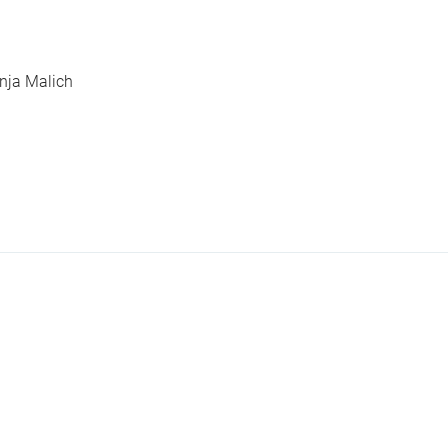
nja Malich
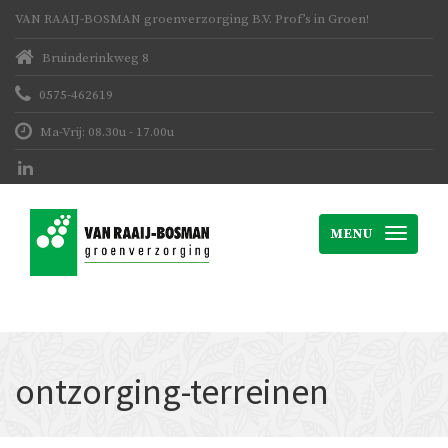
VAN RAAIJ-BOSMAN groenverzorging B.V. Prof’s in Groen!
Bruinderinkweg 8
0575-462619
Ma-Vrij: 08.30u - 17.00u
MENU
ontzorging-terreinen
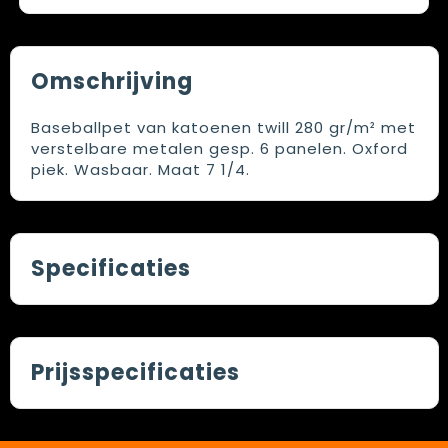
Omschrijving
Baseballpet van katoenen twill 280 gr/m² met
verstelbare metalen gesp. 6 panelen. Oxford
piek. Wasbaar. Maat 7 1/4.
Specificaties
Prijsspecificaties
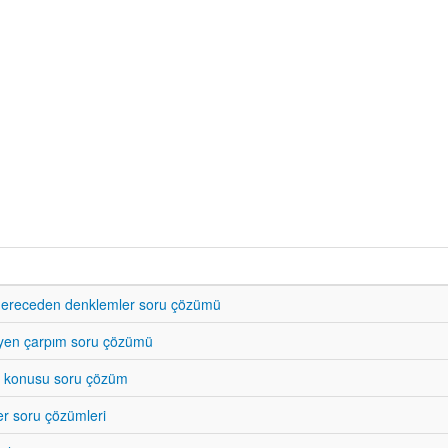
 dereceden denklemler soru çözümü
yen çarpım soru çözümü
k konusu soru çözüm
r soru çözümleri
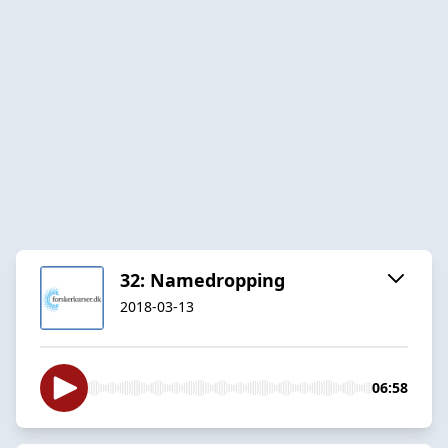
32: Namedropping
2018-03-13
06:58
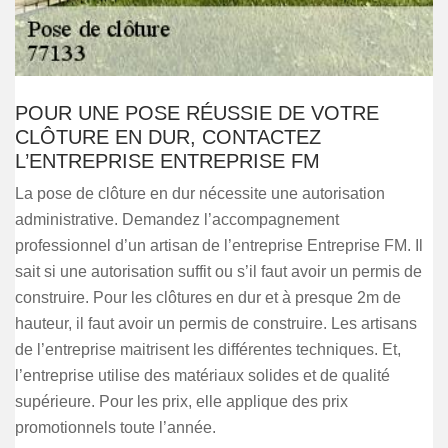
POUR UNE POSE RÉUSSIE DE VOTRE
CLÔTURE EN DUR, CONTACTEZ
L’ENTREPRISE ENTREPRISE FM
La pose de clôture en dur nécessite une autorisation
administrative. Demandez l’accompagnement
professionnel d’un artisan de l’entreprise Entreprise FM. Il
sait si une autorisation suffit ou s’il faut avoir un permis de
construire. Pour les clôtures en dur et à presque 2m de
hauteur, il faut avoir un permis de construire. Les artisans
de l’entreprise maitrisent les différentes techniques. Et,
l’entreprise utilise des matériaux solides et de qualité
supérieure. Pour les prix, elle applique des prix
promotionnels toute l’année.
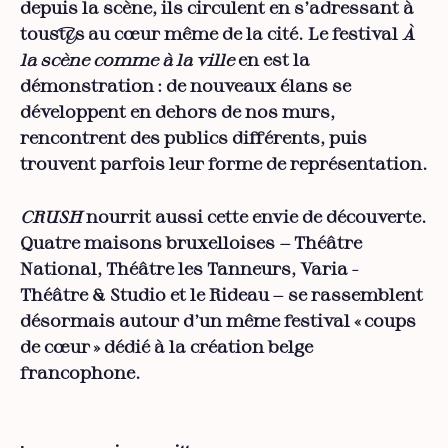
depuis la scène, ils circulent en s’adressant à
tous·tes au cœur même de la cité. Le festival
À
la scène comme à la ville
en est la
démonstration : de nouveaux élans se
développent en dehors de nos murs,
rencontrent des publics différents, puis
trouvent parfois leur forme de représentation.
CRUSH
nourrit aussi cette envie de découverte.
Quatre maisons bruxelloises — Théâtre
National, Théâtre les Tanneurs, Varia -
Théâtre & Studio et le Rideau — se rassemblent
désormais autour d’un même festival « coups
de cœur » dédié à la création belge
francophone.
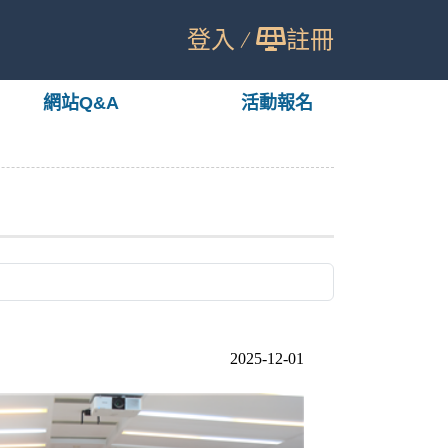
登入
註冊
網站Q&A
活動報名
2025-12-01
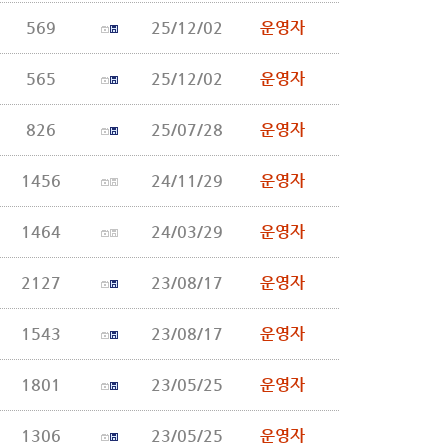
569
25/12/02
운영자
565
25/12/02
운영자
826
25/07/28
운영자
1456
24/11/29
운영자
1464
24/03/29
운영자
2127
23/08/17
운영자
1543
23/08/17
운영자
1801
23/05/25
운영자
1306
23/05/25
운영자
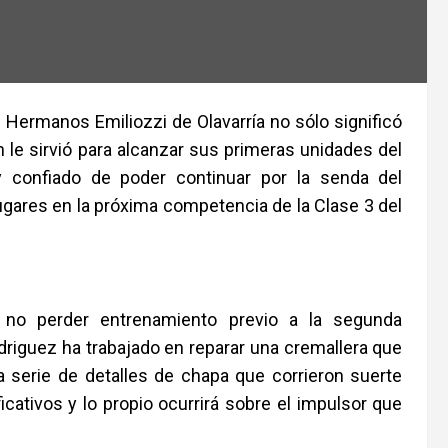
l Hermanos Emiliozzi de Olavarría no sólo significó
 le sirvió para alcanzar sus primeras unidades del
 confiado de poder continuar por la senda del
ugares en la próxima competencia de la Clase 3 del
 no perder entrenamiento previo a la segunda
riguez ha trabajado en reparar una cremallera que
 serie de detalles de chapa que corrieron suerte
icativos y lo propio ocurrirá sobre el impulsor que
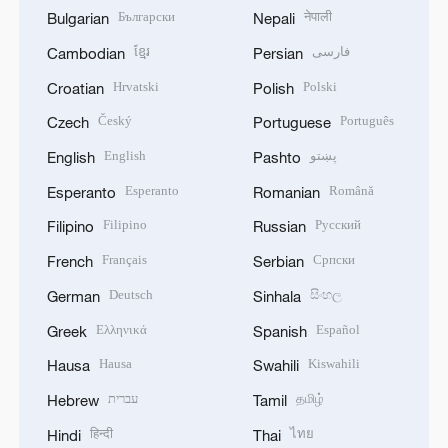
Български
नेपाली
Bulgarian
Nepali
ខ្មែរ
فارسی
Cambodian
Persian
Hrvatski
Polski
Croatian
Polish
Český
Português
Czech
Portuguese
English
پښتو
English
Pashto
Esperanto
Română
Esperanto
Romanian
Filipino
Русский
Filipino
Russian
Français
Српски
French
Serbian
Deutsch
සිංහල
German
Sinhala
Ελληνικά
Español
Greek
Spanish
Hausa
Kiswahili
Hausa
Swahili
עברית
தமிழ்
Hebrew
Tamil
हिन्दी
ไทย
Hindi
Thai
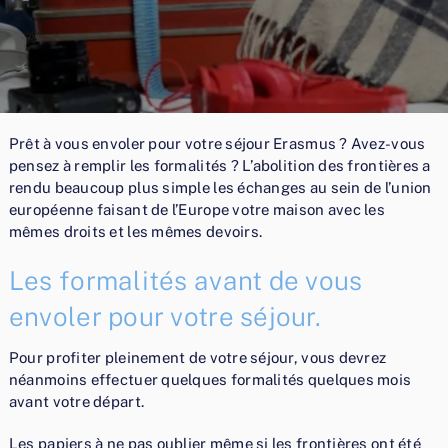
Prêt à vous envoler pour votre séjour Erasmus ? Avez-vous
pensez à remplir les formalités ? L’abolition des frontières a
rendu beaucoup plus simple les échanges au sein de l’union
européenne faisant de l’Europe votre maison avec les
mêmes droits et les mêmes devoirs.
Les formalités avant de vous
envoler pour votre séjour.
Pour profiter pleinement de votre séjour, vous devrez
néanmoins effectuer quelques formalités quelques mois
avant votre départ.
Les papiers à ne pas oublier même si les frontières ont été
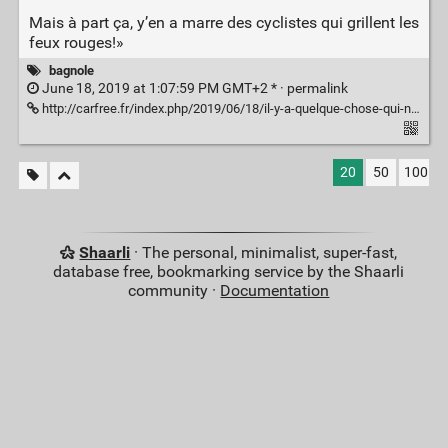
Mais à part ça, y’en a marre des cyclistes qui grillent les
feux rouges!»
bagnole
June 18, 2019 at 1:07:59 PM GMT+2 * ·
permalink
http://carfree.fr/index.php/2019/06/18/il-y-a-quelque-chose-qui-ne-tourne-pas-rond-au-royaume-du-tout-voiture/
20
50
100
Shaarli
· The personal, minimalist, super-fast,
database free, bookmarking service by the Shaarli
community ·
Documentation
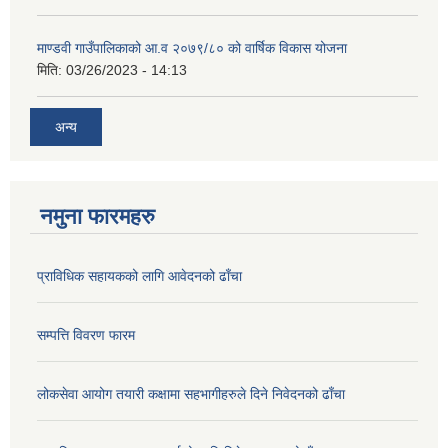
माण्डवी गाउँपालिकाको आ.व २०७९/८० को वार्षिक विकास योजना
मिति:
03/26/2023 - 14:13
अन्य
नमुना फारमहरु
प्राविधिक सहायकको लागि आवेदनको ढाँचा
सम्पत्ति विवरण फारम
लोकसेवा आयोग तयारी कक्षामा सहभागीहरुले दिने निवेदनको ढाँचा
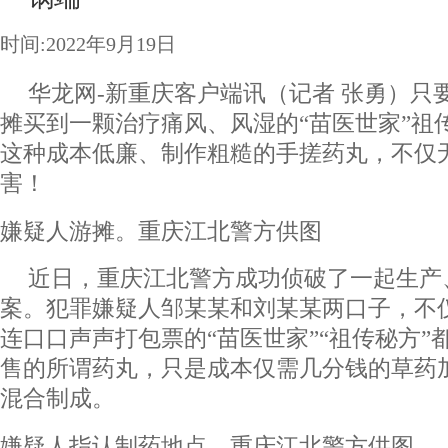
时间:2022年9月19日
华龙网-新重庆客户端讯（记者 张勇）只
摊买到一颗治疗痛风、风湿的“苗医世家”祖传
这种成本低廉、制作粗糙的手搓药丸，不仅
害！
嫌疑人游摊。重庆江北警方供图
近日，重庆江北警方成功侦破了一起生产
案。犯罪嫌疑人邹某某和刘某某两口子，不
连口口声声打包票的“苗医世家”“祖传秘方”
售的所谓药丸，只是成本仅需几分钱的草药
混合制成。
嫌疑人指认制药地点。重庆江北警方供图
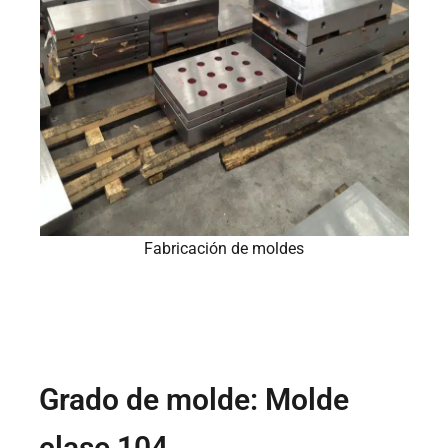
Fabricación de moldes
Grado de molde: Molde
clase 104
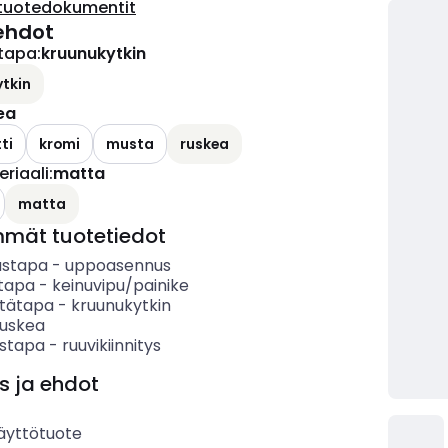
tuotedokumentit
ehdot
tapa
:
kruunukytkin
tkin
ea
ti
kromi
musta
ruskea
riaali
:
matta
ettävissä olevat vaihtoehdot
matta
mmät tuotetiedot
ustapa
-
uppoasennus
tapa
-
keinuvipu/painike
tätapa
-
kruunukytkin
ruskea
ystapa
-
ruuvikiinnitys
s ja ehdot
äyttötuote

What the task asks
Write out the data above precisely. Pictures stay out.

The answer
nja Malich
VAN RAAIJ-BOSMAN groenverzorging B.V. Prof’s in Groen!
Bruinderinkweg 8
0575-462619
Ma-Vrij: 08.30u - 17.00u
MENU
ontzorging-terreinen
Omschrijving
Baseballpet van katoenen twill 280 gr/m² met
verstelbare metalen gesp. 6 panelen. Oxford
piek. Wasbaar. Maat 7 1/4.
Specificaties
Prijsspecificaties
 dereceden denklemler soru çözümü
yen çarpım soru çözümü
k konusu soru çözüm
r soru çözümleri
32: Namedropping
2018-03-13
06:58
POUR UNE POSE RÉUSSIE DE VOTRE
CLÔTURE EN DUR, CONTACTEZ
L’ENTREPRISE ENTREPRISE FM
La pose de clôture en dur nécessite une autorisation
administrative. Demandez l’accompagnement
professionnel d’un artisan de l’entreprise Entreprise FM. Il
sait si une autorisation suffit ou s’il faut avoir un permis de
construire. Pour les clôtures en dur et à presque 2m de
hauteur, il faut avoir un permis de construire. Les artisans
de l’entreprise maitrisent les différentes techniques. Et,
l’entreprise utilise des matériaux solides et de qualité
supérieure. Pour les prix, elle applique des prix
promotionnels toute l’année.
depuis la scène, ils circulent en s’adressant à
tous·tes au cœur même de la cité. Le festival
À
la scène comme à la ville
en est la
démonstration : de nouveaux élans se
développent en dehors de nos murs,
rencontrent des publics différents, puis
trouvent parfois leur forme de représentation.
CRUSH
nourrit aussi cette envie de découverte.
Quatre maisons bruxelloises — Théâtre
National, Théâtre les Tanneurs, Varia -
Théâtre & Studio et le Rideau — se rassemblent
désormais autour d’un même festival « coups
de cœur » dédié à la création belge
francophone.
登入
註冊
網站Q&A
活動報名
2025-12-01
569
25/12/02
운영자
565
25/12/02
운영자
826
25/07/28
운영자
1456
24/11/29
운영자
1464
24/03/29
운영자
2127
23/08/17
운영자
1543
23/08/17
운영자
1801
23/05/25
운영자
1306
23/05/25
운영자
l Hermanos Emiliozzi de Olavarría no sólo significó
 le sirvió para alcanzar sus primeras unidades del
 confiado de poder continuar por la senda del
ugares en la próxima competencia de la Clase 3 del
 no perder entrenamiento previo a la segunda
riguez ha trabajado en reparar una cremallera que
 serie de detalles de chapa que corrieron suerte
icativos y lo propio ocurrirá sobre el impulsor que
Български
नेपाली
Bulgarian
Nepali
ខ្មែរ
فارسی
Cambodian
Persian
Hrvatski
Polski
Croatian
Polish
Český
Português
Czech
Portuguese
English
پښتو
English
Pashto
Esperanto
Română
Esperanto
Romanian
Filipino
Русский
Filipino
Russian
Français
Српски
French
Serbian
Deutsch
සිංහල
German
Sinhala
Ελληνικά
Español
Greek
Spanish
Hausa
Kiswahili
Hausa
Swahili
עברית
தமிழ்
Hebrew
Tamil
हिन्दी
ไทย
Hindi
Thai
Prêt à vous envoler pour votre séjour Erasmus ? Avez-vous
pensez à remplir les formalités ? L’abolition des frontières a
rendu beaucoup plus simple les échanges au sein de l’union
européenne faisant de l’Europe votre maison avec les
mêmes droits et les mêmes devoirs.
Les formalités avant de vous
envoler pour votre séjour.
Pour profiter pleinement de votre séjour, vous devrez
néanmoins effectuer quelques formalités quelques mois
avant votre départ.
Les papiers à ne pas oublier même si les frontières ont été
Mais à part ça, y’en a marre des cyclistes qui grillent les
feux rouges!»
bagnole
June 18, 2019 at 1:07:59 PM GMT+2 * ·
permalink
http://carfree.fr/index.php/2019/06/18/il-y-a-quelque-chose-qui-ne-tourne-pas-rond-au-royaume-du-tout-voiture/
20
50
100
Shaarli
· The personal, minimalist, super-fast,
database free, bookmarking service by the Shaarli
community ·
Documentation
माण्डवी गाउँपालिकाको आ.व २०७९/८० को वार्षिक विकास योजना
मिति:
03/26/2023 - 14:13
अन्य
नमुना फारमहरु
प्राविधिक सहायकको लागि आवेदनको ढाँचा
सम्पत्ति विवरण फारम
लोकसेवा आयोग तयारी कक्षामा सहभागीहरुले दिने निवेदनको ढाँचा
时间:2022年9月19日
华龙网-新重庆客户端讯（记者 张勇）只
摊买到一颗治疗痛风、风湿的“苗医世家”祖传
这种成本低廉、制作粗糙的手搓药丸，不仅
害！
嫌疑人游摊。重庆江北警方供图
近日，重庆江北警方成功侦破了一起生产
案。犯罪嫌疑人邹某某和刘某某两口子，不
连口口声声打包票的“苗医世家”“祖传秘方”
售的所谓药丸，只是成本仅需几分钱的草药
混合制成。
嫌疑人指认制药地点。重庆江北警方供图
Fabricación de moldes
Grado de molde: Molde
clase 104
tuotedokumentit
ehdot
tapa
:
kruunukytkin
tkin
ea
ti
kromi
musta
ruskea
riaali
:
matta
ettävissä olevat vaihtoehdot
matta
mmät tuotetiedot
ustapa
-
uppoasennus
tapa
-
keinuvipu/painike
tätapa
-
kruunukytkin
ruskea
ystapa
-
ruuvikiinnitys
s ja ehdot
äyttötuote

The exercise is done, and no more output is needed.